While drivers are reminded this time of year to slow down for trick-or-treaters, it's also a deadly season for deer as more of them dart into the paths of oncoming cars and trucks.
Last year, Stark County led the state in deer-vehicle crashes with 559 collisions, according to the Ohio Insurance Institute.
Deer-involved crashes across the state were down 7.5 percent from 2011 to 2012, but six people died from such crashes and 1,013 were injured in 2012, according to the institute figures. That was underscored in Tuscarawas County last week when a Cleveland-area driver died after investigators said he swerved to avoid a deer on Interstate 77 just south of New Philadelphia.
Troopers with the Ohio Highway Patrol's Canton post have responded to 181 deer-involved crashes so far this year, Sgt. Leo Shirkey said late last week.
No one part of Stark County is more hazardous than others, according to Shirkey.
For example, there were two crashes Thursday morning, Shirkey said. One occurred off state Route 21 at Arcadia Street NW in Lawrence Township and the other at state Route 183 in the Alliance area.

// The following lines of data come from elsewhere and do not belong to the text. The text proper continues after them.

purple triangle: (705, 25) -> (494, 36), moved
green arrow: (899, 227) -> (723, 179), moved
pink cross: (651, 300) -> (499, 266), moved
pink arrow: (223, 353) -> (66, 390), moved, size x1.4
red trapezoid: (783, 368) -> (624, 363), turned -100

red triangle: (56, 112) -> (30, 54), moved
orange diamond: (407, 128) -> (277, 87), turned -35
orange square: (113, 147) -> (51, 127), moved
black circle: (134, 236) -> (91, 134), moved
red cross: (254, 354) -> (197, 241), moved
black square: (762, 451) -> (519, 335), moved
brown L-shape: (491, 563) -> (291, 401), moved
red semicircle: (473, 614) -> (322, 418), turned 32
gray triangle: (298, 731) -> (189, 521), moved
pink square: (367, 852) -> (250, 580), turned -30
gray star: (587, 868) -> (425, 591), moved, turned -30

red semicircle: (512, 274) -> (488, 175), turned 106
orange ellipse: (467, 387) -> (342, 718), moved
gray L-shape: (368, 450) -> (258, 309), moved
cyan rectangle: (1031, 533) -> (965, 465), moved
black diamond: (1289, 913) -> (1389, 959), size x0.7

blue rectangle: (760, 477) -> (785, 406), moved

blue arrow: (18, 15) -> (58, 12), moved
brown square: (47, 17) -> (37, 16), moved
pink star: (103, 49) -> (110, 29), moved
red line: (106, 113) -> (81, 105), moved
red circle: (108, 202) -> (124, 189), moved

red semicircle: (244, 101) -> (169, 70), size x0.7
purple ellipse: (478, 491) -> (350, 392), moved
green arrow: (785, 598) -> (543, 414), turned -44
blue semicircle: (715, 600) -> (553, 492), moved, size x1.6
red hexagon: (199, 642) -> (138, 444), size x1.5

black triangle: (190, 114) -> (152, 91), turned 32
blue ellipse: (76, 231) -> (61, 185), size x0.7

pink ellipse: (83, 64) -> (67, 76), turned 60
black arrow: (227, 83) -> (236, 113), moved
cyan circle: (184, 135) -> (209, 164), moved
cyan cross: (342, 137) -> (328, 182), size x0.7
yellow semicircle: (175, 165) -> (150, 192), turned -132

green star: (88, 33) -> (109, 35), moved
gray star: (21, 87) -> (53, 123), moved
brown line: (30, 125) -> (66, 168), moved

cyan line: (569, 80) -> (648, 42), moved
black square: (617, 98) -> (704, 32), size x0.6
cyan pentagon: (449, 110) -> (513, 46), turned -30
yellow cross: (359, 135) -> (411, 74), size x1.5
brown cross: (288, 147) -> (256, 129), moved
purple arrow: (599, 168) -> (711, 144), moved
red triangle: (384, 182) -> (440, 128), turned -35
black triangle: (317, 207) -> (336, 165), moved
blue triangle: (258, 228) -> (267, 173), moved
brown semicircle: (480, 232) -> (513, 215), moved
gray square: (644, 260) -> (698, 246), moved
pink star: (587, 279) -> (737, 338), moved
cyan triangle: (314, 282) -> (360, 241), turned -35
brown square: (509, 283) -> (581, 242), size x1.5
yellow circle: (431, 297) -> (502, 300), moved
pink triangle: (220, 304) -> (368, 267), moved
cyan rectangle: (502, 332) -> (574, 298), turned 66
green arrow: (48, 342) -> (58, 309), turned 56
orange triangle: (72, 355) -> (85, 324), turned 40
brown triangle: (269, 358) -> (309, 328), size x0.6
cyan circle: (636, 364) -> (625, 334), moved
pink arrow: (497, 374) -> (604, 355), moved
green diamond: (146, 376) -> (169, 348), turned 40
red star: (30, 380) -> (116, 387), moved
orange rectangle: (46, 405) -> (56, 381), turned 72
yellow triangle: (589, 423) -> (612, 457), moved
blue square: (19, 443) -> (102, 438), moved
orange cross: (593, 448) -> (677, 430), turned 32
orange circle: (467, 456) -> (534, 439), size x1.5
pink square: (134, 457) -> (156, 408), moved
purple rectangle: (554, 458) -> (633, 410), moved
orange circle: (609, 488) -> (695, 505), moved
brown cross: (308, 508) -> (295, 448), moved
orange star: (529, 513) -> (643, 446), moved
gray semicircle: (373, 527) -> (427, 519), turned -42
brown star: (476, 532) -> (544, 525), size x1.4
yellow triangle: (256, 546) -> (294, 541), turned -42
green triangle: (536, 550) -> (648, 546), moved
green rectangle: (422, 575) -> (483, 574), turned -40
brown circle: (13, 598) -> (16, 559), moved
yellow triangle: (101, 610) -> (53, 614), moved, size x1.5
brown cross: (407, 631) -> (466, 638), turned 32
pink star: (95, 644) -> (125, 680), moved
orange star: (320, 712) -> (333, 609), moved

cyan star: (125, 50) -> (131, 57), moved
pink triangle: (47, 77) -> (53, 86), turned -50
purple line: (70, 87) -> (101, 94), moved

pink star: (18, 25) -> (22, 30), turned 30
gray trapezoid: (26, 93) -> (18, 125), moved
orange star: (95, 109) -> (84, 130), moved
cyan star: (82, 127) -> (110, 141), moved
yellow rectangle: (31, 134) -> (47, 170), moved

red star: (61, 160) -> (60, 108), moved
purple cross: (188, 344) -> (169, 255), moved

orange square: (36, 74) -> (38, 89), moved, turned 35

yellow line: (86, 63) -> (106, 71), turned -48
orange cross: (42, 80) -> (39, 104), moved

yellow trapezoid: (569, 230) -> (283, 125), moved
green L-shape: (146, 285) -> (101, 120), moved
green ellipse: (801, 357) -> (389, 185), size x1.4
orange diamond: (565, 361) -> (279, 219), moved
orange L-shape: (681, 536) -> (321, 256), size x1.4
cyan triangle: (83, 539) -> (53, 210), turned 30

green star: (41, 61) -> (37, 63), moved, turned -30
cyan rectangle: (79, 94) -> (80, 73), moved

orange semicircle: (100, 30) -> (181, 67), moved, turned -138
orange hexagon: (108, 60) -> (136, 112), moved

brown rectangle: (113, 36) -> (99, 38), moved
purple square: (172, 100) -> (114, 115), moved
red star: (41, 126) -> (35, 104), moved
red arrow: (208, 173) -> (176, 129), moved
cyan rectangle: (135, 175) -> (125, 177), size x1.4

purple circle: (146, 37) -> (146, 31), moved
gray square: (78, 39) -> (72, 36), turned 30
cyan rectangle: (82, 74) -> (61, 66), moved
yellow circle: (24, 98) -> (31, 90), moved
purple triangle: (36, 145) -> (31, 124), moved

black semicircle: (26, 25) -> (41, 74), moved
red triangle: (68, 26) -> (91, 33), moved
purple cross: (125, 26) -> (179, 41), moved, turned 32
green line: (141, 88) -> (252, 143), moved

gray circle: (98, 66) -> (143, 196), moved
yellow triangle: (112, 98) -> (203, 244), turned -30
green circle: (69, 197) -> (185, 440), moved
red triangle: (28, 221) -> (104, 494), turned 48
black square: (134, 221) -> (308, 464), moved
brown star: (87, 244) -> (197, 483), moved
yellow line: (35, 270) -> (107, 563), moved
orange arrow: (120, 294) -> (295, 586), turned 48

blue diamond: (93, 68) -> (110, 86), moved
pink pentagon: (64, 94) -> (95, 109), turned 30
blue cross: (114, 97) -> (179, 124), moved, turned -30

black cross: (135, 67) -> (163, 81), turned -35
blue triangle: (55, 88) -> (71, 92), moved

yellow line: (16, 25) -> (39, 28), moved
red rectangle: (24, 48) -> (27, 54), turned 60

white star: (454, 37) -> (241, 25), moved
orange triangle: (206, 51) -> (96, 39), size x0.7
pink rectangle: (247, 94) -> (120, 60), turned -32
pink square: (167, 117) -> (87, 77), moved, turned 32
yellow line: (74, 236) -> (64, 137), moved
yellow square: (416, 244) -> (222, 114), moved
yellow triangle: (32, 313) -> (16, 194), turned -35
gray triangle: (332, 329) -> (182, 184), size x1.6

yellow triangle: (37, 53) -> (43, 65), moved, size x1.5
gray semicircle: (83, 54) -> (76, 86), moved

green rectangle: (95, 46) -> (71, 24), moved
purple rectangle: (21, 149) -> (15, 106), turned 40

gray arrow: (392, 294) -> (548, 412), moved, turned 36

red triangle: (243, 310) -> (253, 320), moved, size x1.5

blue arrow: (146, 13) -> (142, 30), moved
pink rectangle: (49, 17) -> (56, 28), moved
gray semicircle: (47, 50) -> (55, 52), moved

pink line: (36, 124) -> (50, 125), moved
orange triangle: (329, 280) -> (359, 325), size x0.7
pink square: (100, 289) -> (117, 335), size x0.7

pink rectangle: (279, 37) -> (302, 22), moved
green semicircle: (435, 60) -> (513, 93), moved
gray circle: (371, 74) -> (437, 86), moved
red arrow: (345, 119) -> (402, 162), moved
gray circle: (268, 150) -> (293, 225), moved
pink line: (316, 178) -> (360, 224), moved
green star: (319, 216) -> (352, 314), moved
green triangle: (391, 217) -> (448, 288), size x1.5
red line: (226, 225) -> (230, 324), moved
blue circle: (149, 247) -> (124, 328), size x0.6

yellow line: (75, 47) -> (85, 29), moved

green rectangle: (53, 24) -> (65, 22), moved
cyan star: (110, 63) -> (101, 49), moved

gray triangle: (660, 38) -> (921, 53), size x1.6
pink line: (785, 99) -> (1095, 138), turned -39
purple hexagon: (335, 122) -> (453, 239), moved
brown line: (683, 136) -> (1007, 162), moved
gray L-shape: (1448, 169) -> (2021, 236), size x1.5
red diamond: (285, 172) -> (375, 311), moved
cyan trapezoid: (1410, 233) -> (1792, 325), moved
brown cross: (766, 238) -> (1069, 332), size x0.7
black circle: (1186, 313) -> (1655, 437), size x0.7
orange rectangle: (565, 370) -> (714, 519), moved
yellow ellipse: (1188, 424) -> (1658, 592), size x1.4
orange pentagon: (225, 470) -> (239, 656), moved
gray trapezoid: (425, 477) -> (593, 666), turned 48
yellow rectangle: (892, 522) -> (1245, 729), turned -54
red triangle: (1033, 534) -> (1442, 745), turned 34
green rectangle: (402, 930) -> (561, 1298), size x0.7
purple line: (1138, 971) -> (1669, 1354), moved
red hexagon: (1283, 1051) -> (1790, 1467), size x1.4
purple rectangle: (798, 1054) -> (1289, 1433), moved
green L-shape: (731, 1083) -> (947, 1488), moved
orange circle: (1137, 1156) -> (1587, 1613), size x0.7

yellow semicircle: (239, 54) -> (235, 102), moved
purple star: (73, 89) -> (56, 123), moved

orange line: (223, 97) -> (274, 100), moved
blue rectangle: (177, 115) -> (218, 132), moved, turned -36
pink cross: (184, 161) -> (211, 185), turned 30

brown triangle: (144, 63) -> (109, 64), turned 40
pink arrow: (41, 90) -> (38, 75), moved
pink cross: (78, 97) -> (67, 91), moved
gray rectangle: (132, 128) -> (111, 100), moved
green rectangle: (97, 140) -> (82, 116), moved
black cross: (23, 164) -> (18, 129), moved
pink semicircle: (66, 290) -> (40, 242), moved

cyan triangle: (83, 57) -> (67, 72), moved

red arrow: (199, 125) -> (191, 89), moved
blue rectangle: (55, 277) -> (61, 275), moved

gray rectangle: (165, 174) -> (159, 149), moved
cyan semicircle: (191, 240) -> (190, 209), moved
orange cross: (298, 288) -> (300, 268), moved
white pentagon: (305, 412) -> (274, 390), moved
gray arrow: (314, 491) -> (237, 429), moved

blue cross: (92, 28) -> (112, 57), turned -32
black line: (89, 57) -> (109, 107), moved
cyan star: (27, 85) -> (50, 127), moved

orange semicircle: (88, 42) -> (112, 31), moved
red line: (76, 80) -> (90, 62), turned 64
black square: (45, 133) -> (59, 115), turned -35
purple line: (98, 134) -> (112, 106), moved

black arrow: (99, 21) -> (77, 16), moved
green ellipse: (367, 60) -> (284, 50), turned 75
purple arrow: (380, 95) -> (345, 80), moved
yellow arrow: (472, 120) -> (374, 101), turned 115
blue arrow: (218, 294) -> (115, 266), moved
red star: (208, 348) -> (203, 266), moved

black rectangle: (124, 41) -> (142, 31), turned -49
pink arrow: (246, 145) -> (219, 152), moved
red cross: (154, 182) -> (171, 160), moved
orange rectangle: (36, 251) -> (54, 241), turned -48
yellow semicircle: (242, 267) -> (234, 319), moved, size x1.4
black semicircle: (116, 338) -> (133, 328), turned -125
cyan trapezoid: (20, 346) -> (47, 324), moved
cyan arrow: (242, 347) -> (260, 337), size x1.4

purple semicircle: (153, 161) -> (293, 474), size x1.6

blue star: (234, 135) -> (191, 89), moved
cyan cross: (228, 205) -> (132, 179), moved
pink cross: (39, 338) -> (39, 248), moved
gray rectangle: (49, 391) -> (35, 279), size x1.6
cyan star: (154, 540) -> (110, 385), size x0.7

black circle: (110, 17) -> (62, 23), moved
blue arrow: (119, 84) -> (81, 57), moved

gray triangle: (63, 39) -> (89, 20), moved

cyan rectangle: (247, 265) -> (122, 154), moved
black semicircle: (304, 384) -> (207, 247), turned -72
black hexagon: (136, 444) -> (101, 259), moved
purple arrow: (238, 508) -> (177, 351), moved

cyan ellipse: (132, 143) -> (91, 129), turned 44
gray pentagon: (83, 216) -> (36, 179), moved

One of the reasons for the increase in crashes: Deer are more active this time of year.
The Ohio Department of Natural Resources web page at dnr.state.oh.us states that "Courtship activities among Ohio's white-tailed deer begin in mid-October," and run through mid-January with the "peak breeding activity" taking place in early to mid-November.
WHAT SHOULD YOU DO?
The damage to vehicles can be heavy. The Ohio Department of Natural Resources' website said most deer weigh up to 300 pounds.
"More often than not, the cars are driveable after they strike a deer. A lot of times, people will go home and call us to report that they struck a deer," Shirkey said.
In many cases, the injured deer runs off but not all.
In Ohio, law enforcement and state wildlife officers may issue deer possession receipts to someone who has struck and killed a deer.
Shirkey said the animal may then be taken to a butcher and processed.
Troopers occasionally need to put down a wounded deer with a handgun. Then they call the Ohio Department of Transportation.
ODOT crews will push badly decomposed deer off the side of the road, said Brent Kovacs of the DOT's district headquarters in Akron. The carcasses of other deer that have been killed are moved out of the sight of motorists, but remain on the ODOT right-of-way.
HELPING INJURED DEER
The Sanders Wildlife Rehabilitation Center, which rehabilitates native Ohio wildlife, doesn't typically receive calls after a deer survives a car crash.
The center receives about a dozen or more calls each year from people with deer-related issues, said Gail Gollbach, administrative assistant for the center.
Page 2 of 2 - But there is little the agency can do.
Gollbach cited a January 2009 letter from the state saying that rehabilitation permits would no longer be issued for deer as the state's effort to address a communicable chronic wasting disease in the deer population.
The disease doesn't affect humans, but it is "a progressive, fatal, degenerative disease of the brain" for deer, according to the DNR website.
Gollbach said most calls to the Sanders center come from people finding a baby deer in a field or their yard where the deer's mother has placed it temporarily while she goes off to feed. "It will stay right where she puts it and she will come back and nurse it."
If a deer's mother is killed on the highway and the baby returns to it, wildlife experts hope another mother will come along and adopt it. Otherwise, a game warden will be called to put it down, Gollbach said.
Motorist tips for deer season:
• If you see one, more can be expected to follow. Slow down and watch out.
• Use high beam vehicle lights when there is no opposing traffic.
• If a collision seems impossible to avoid, "then hit it while maintaining full control of your vehicle. Don't swerve your vehicle to avoid striking a deer. Brake firmly and stay in your lane. The alternative could be even worse," according to the Ohio Insurance Institute.